A phase I proof-of-concept study had shown custirsen capable of penetrating tumor cells, and targeting and suppressing clusterin, a protein that may play a fundamental role in cancer cell survival and treatment resistance. Later, a randomized phase II trial, similar in design and patient selection to Synergy, demonstrated an overall survival advantage for custirsen in combination with docetaxel.

Synergy's miss has left the company looking to its future for more hopeful data. Custirsen is still in phase III testing to treat prostate and non-small-cell lung cancer (NSCLC) in combination with second-line chemotherapies, areas in which Cormack said he sees promise and added that the company has adequate funding to evaluate. But investors showed more concerned with the short-term, sending Oncogenex shares plummeting to a new 52-week low of $3.82, and ending the day on Monday at $3.85, down $5.85.

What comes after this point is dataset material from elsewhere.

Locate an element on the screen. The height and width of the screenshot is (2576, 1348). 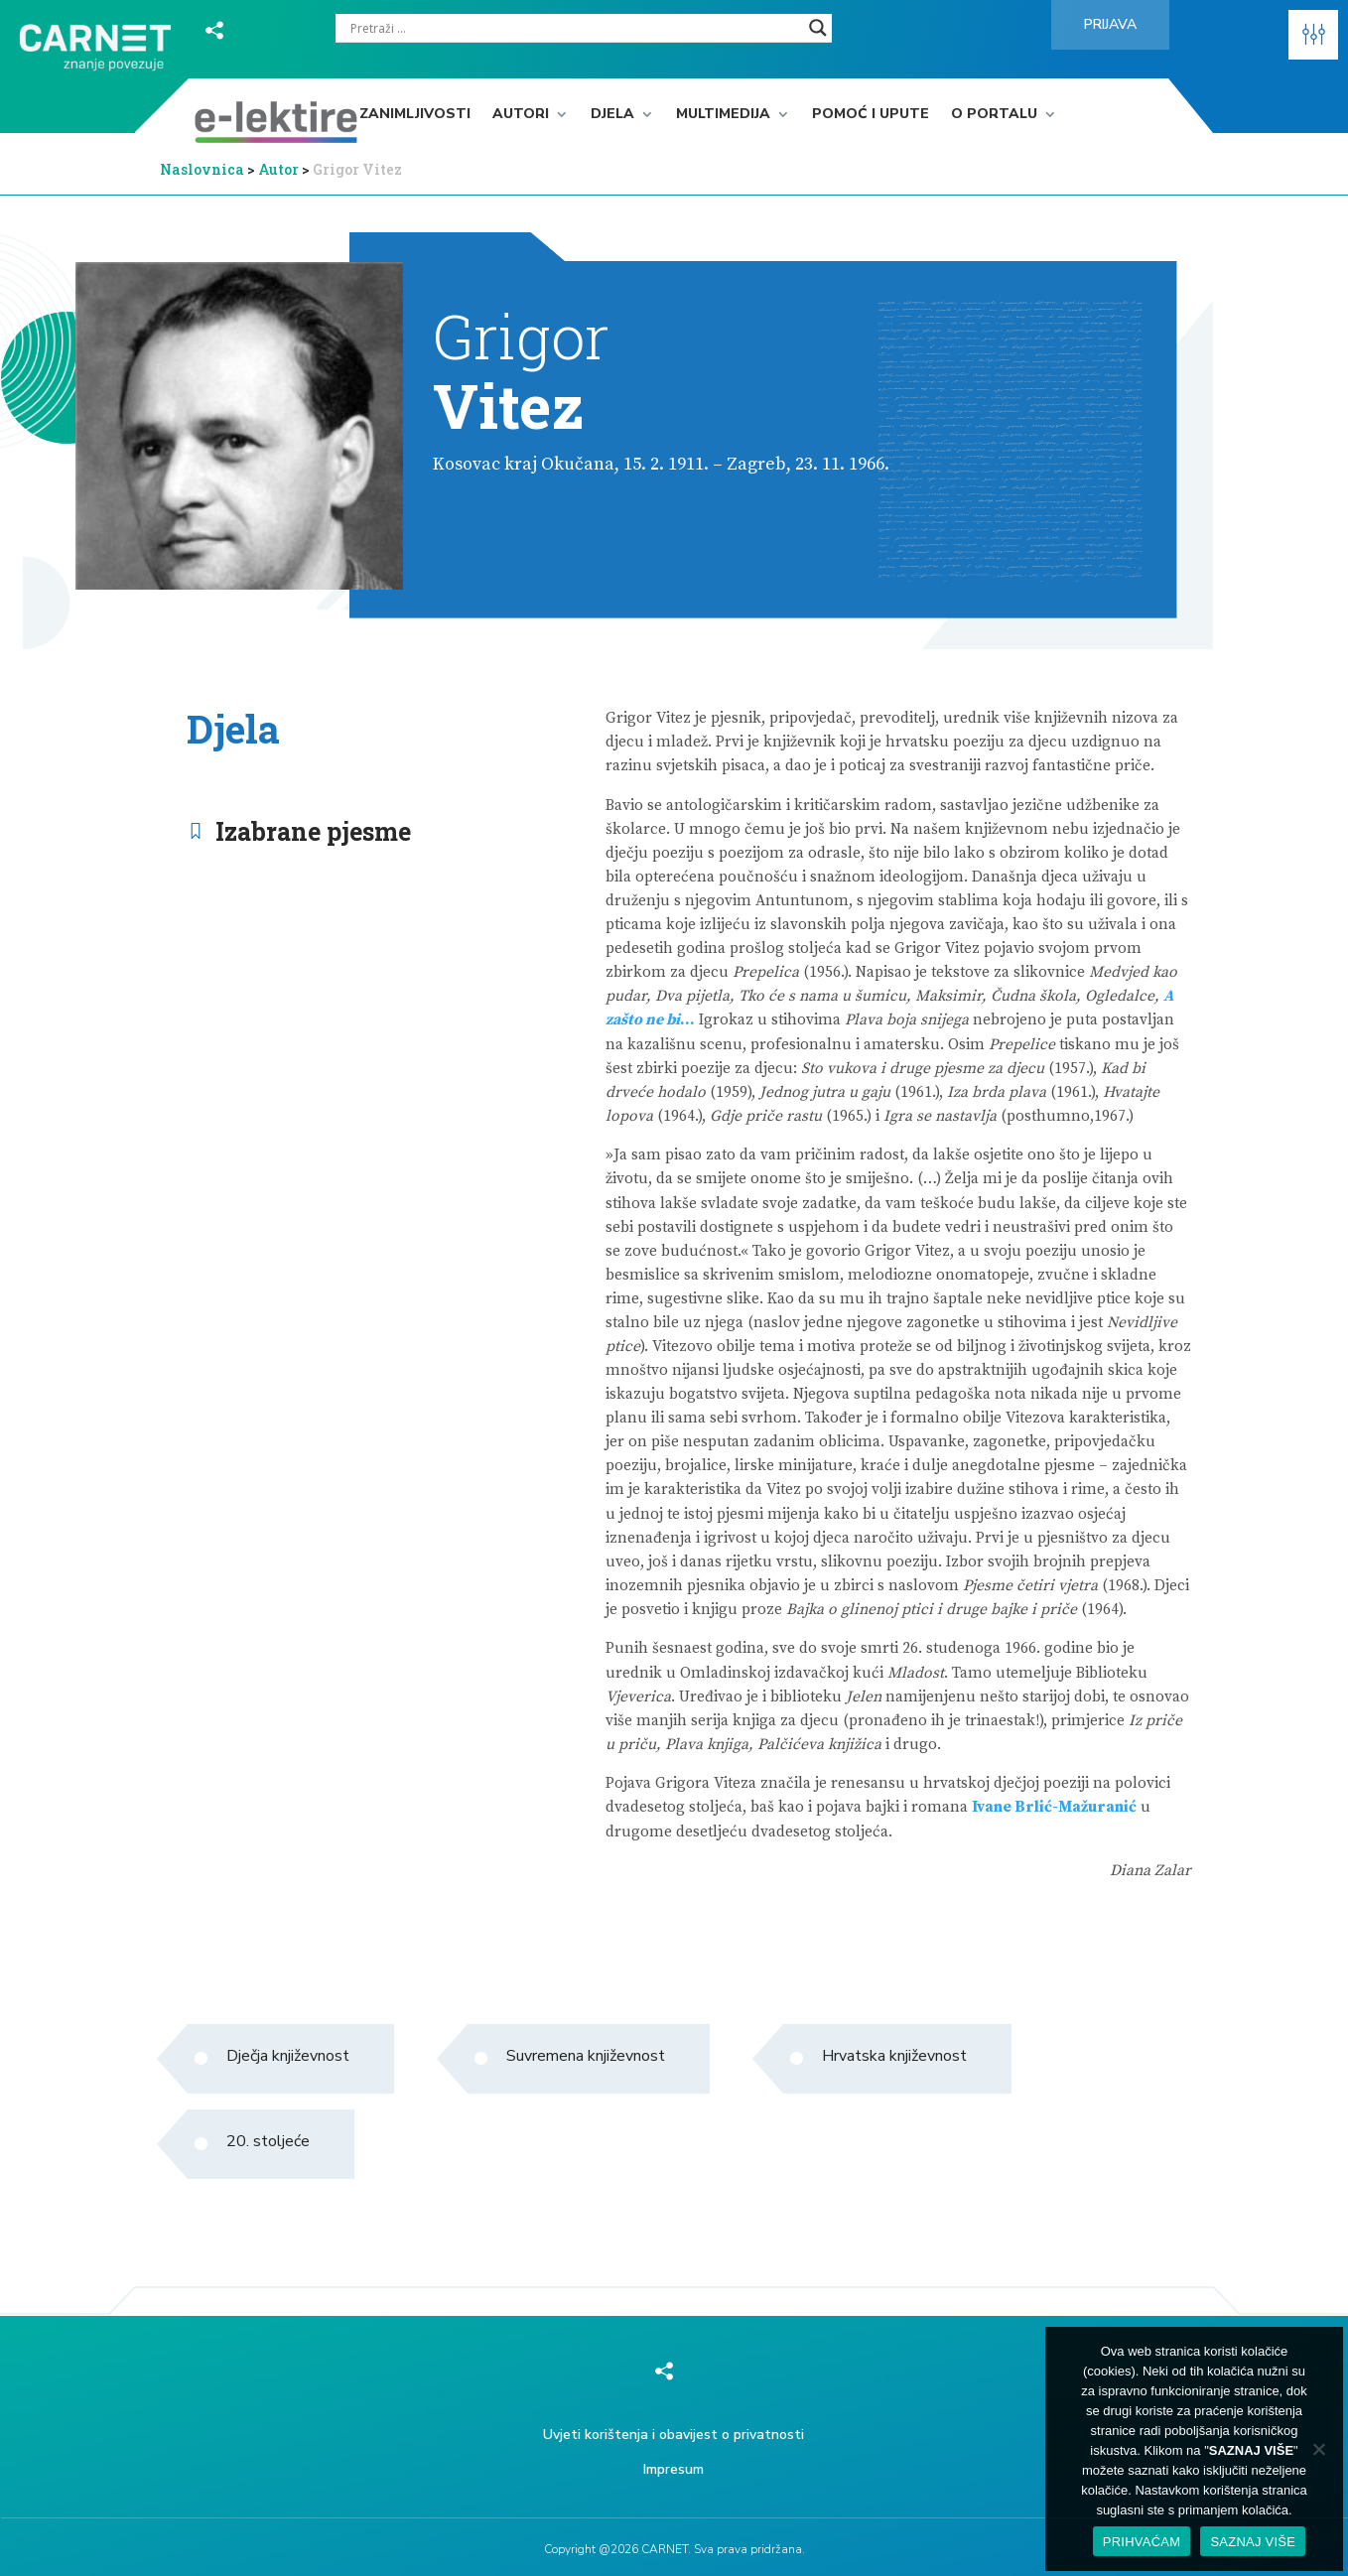
Djela is located at coordinates (612, 114).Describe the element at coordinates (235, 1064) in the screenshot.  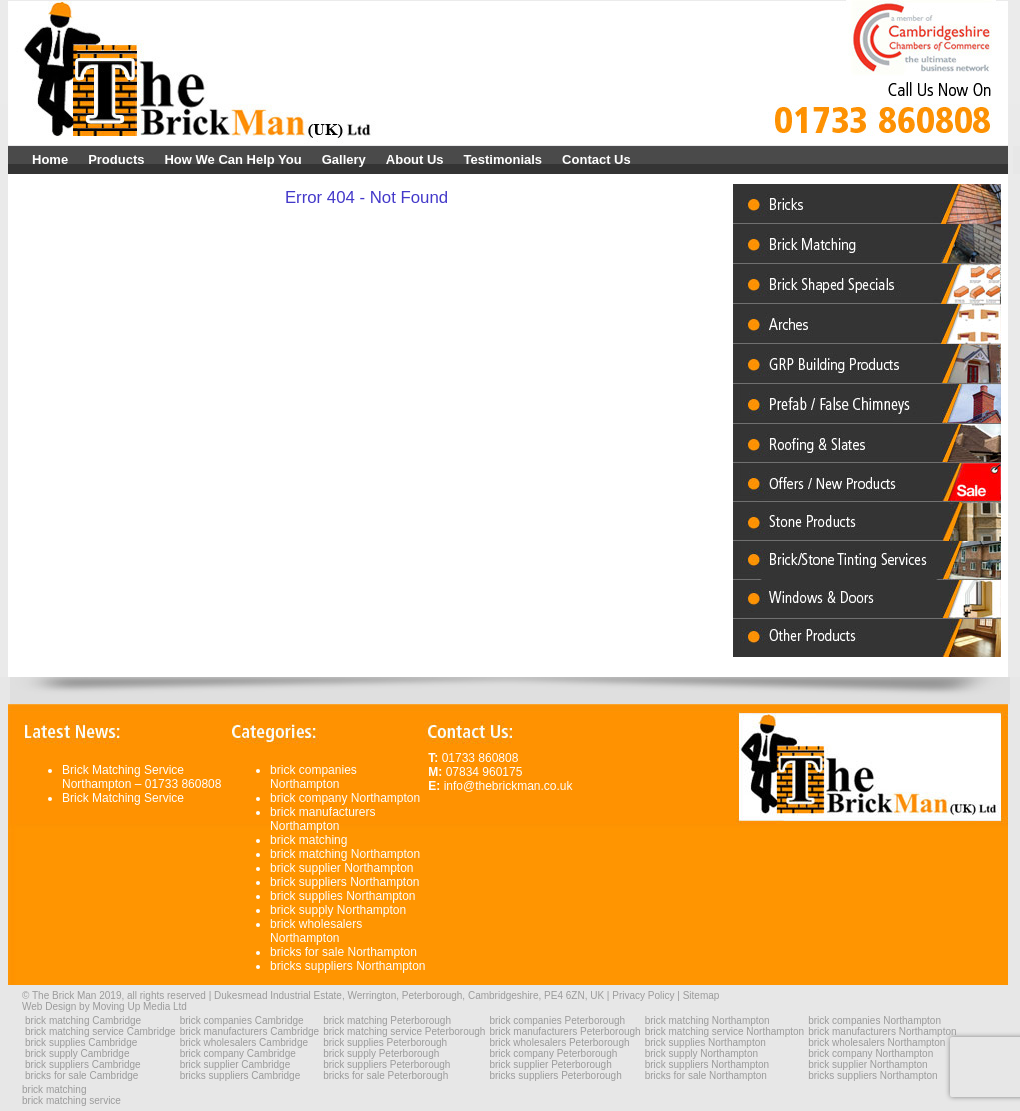
I see `brick supplier Cambridge` at that location.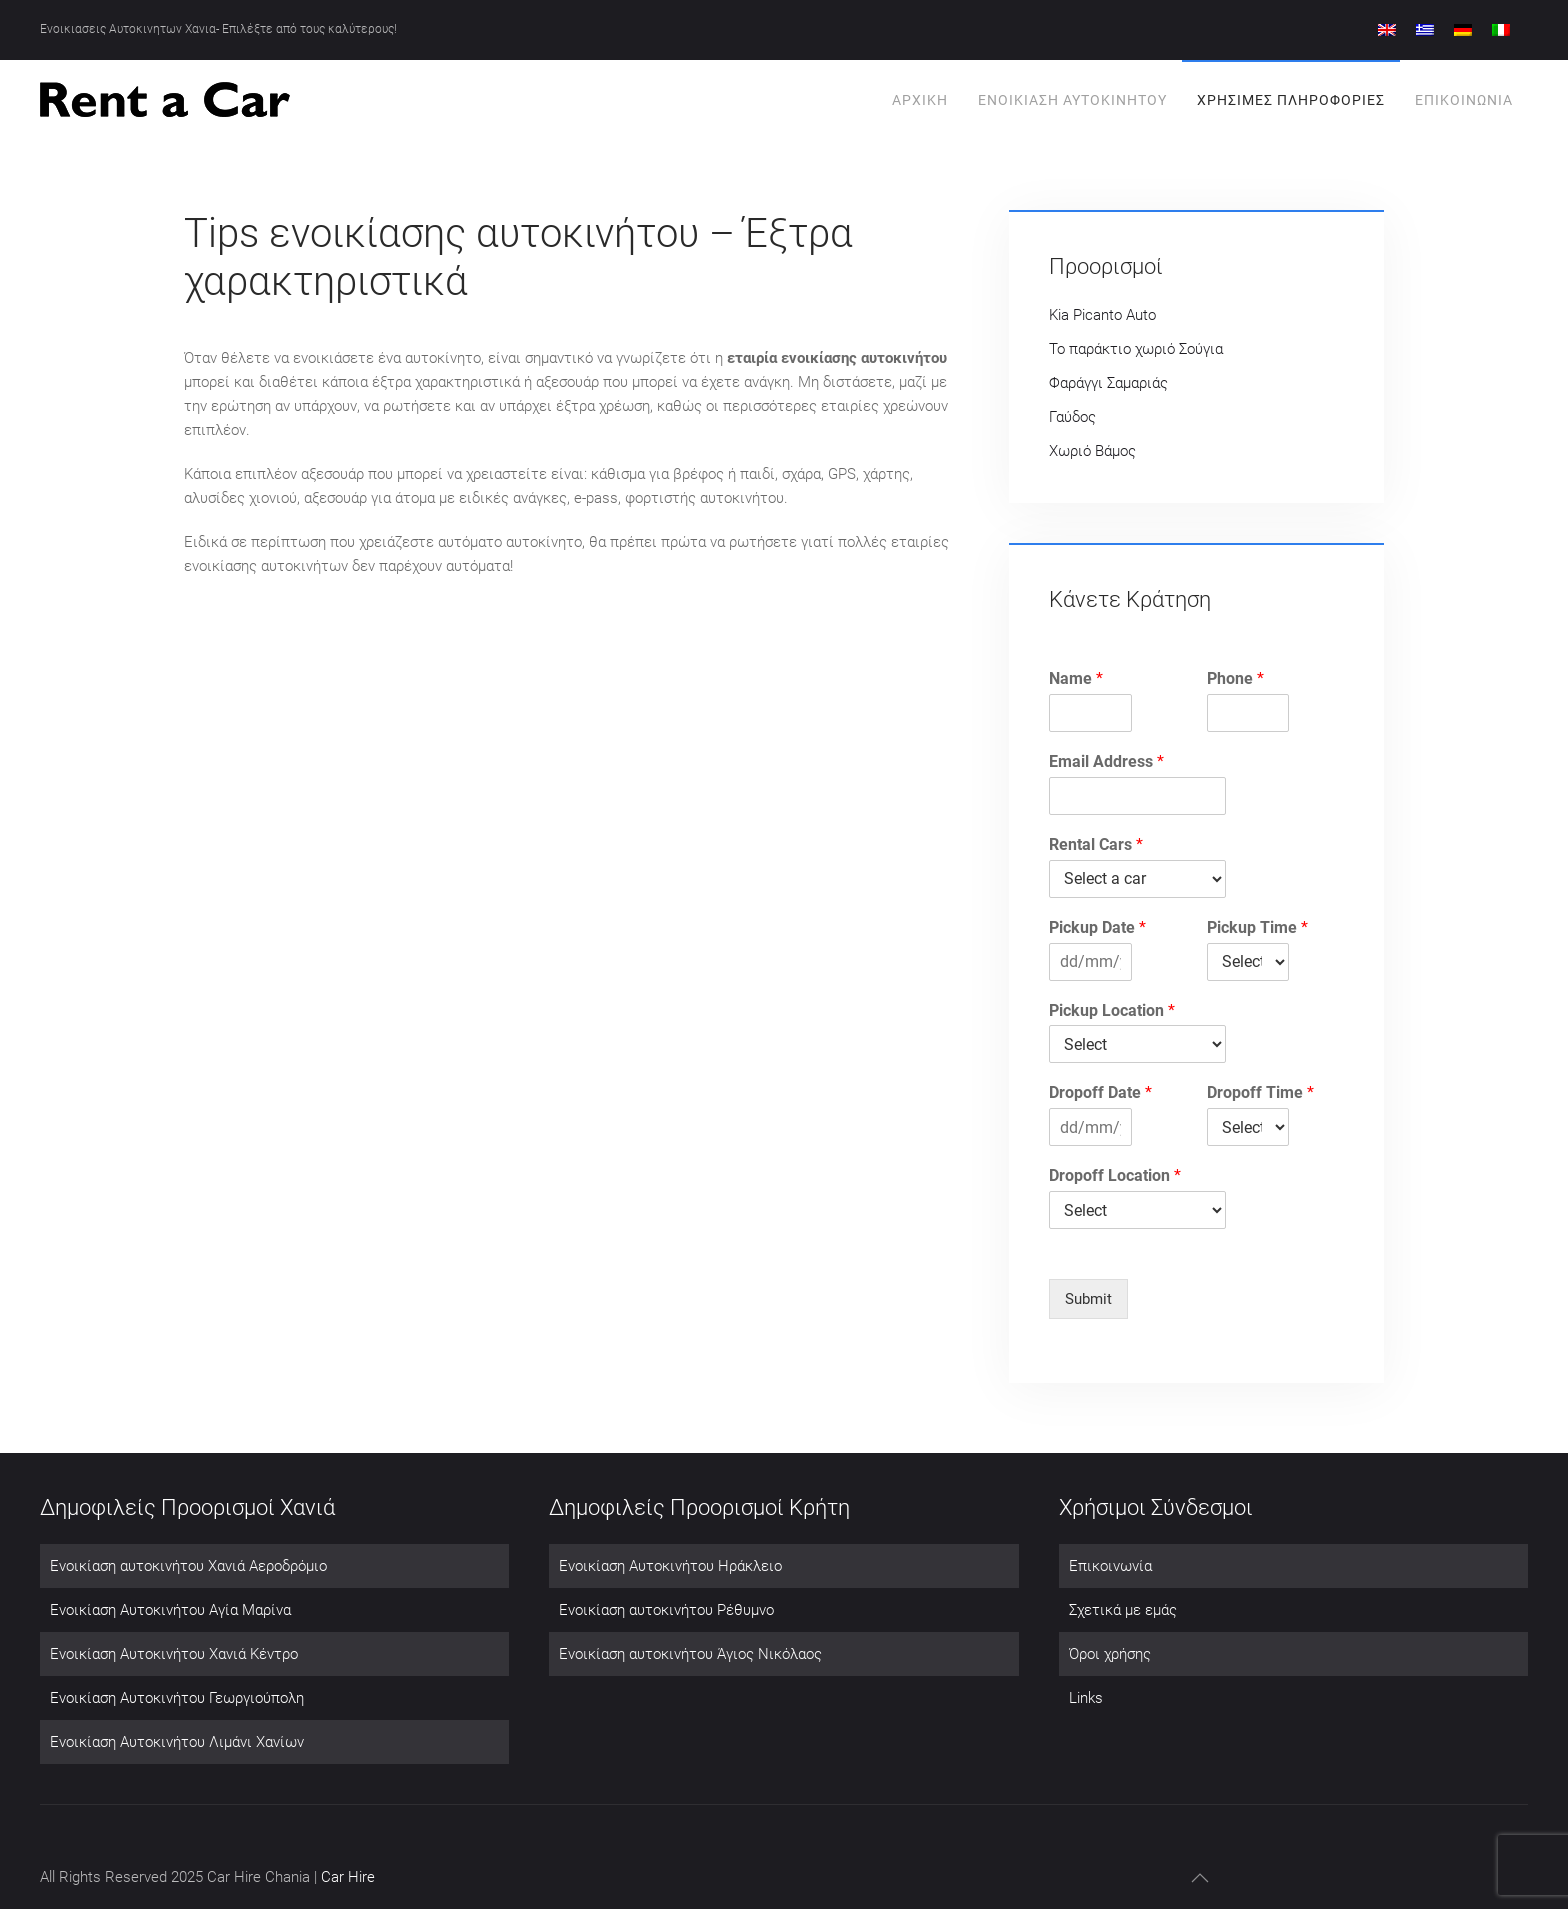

It's the second time Oncogenex shares took a big hit over custirsen. Shares fell nearly 29 percent when Oncogenex first announced its partnership with Jerusalem-based Teva in December 2009, likely due to investor disappointment over deal terms that seemed less impressive than those for other late-stage prostate cancer drugs at the time. (See BioWorld Today, Dec. 22, 2009.)

Now, the company will need to work hard to bring spooked short-term investors around. "I think as people dive into this story more acutely, they'll find this is just one catalyst, but there's more potential shots on goal," Cormack said. "This is just one trial out of total of 10."

The company is now focused on Affinity, a phase III trial evaluate the survival benefit for custirsen in combination with Jevtana (cabazitaxel, Sanofi SA) treatment as second-line chemotherapy in patients with castrate-resistant metastatic prostate cancer, he said. It expects to complete enrollment by the end of 2014 and show data during the second half of 2015.

Because clusterin, the protein custirsen inhibits, is more heavily expressed as a reaction to treatment, Cormack expects the drug may provide increased benefit in more heavily treated patients, such as those in both the Affinity and NSCLC-focused Enspirit trials.

Oncogenex, which will report first-quarter 2014 results April 30, had $39.2 million in cash on hand at the end of 2013. Cormack said that will be enough to fund the company beyond the first quarter of 2015. That will allow it to complete and report data from its phase II trial of its unpartnered drug, apatorsen, in the Borealis 1 trial in advanced bladder cancer; complete patient enrollment in the Affinity trial; provide an interim futility analysis in the Enspirit trial; and complete enrollment for a phase II trial of apatorsen for the treatment of non-squamous NSCLC.

"We remain strong in our belief that targeting mechanisms of treatment resistance is a critical path forward in the fight against cancer, and we continue to actively pursue this approach," Cormack said, during a Monday investor call held to discuss the results.